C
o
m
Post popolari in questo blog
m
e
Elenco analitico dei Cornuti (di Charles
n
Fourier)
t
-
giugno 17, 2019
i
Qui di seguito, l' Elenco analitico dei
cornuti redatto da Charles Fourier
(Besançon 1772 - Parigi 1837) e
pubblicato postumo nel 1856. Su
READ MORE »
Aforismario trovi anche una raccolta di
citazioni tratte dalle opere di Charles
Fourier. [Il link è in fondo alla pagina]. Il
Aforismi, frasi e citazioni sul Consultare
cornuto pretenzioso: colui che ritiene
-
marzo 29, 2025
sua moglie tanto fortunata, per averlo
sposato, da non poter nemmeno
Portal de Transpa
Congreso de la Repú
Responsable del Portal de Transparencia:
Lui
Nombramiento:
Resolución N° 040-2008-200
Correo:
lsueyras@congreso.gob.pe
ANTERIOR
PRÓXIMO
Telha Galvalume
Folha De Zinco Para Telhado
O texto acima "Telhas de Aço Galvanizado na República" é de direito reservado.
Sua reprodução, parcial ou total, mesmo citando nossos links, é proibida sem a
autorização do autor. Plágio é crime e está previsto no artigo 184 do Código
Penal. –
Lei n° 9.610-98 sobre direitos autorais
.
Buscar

::::::::

> Description of the task: Each line from the one containing "sposato, da non poter nemmeno" through the final line of the listing above should be returned exactly; return nothing else.

> Solution to the problem:
sposato, da non poter nemmeno
Portal de Transpa
Congreso de la Repú
Responsable del Portal de Transparencia:
Lui
Nombramiento:
Resolución N° 040-2008-200
Correo:
lsueyras@congreso.gob.pe
ANTERIOR
PRÓXIMO
Telha Galvalume
Folha De Zinco Para Telhado
O texto acima "Telhas de Aço Galvanizado na República" é de direito reservado.
Sua reprodução, parcial ou total, mesmo citando nossos links, é proibida sem a
autorização do autor. Plágio é crime e está previsto no artigo 184 do Código
Penal. –
Lei n° 9.610-98 sobre direitos autorais
.
Buscar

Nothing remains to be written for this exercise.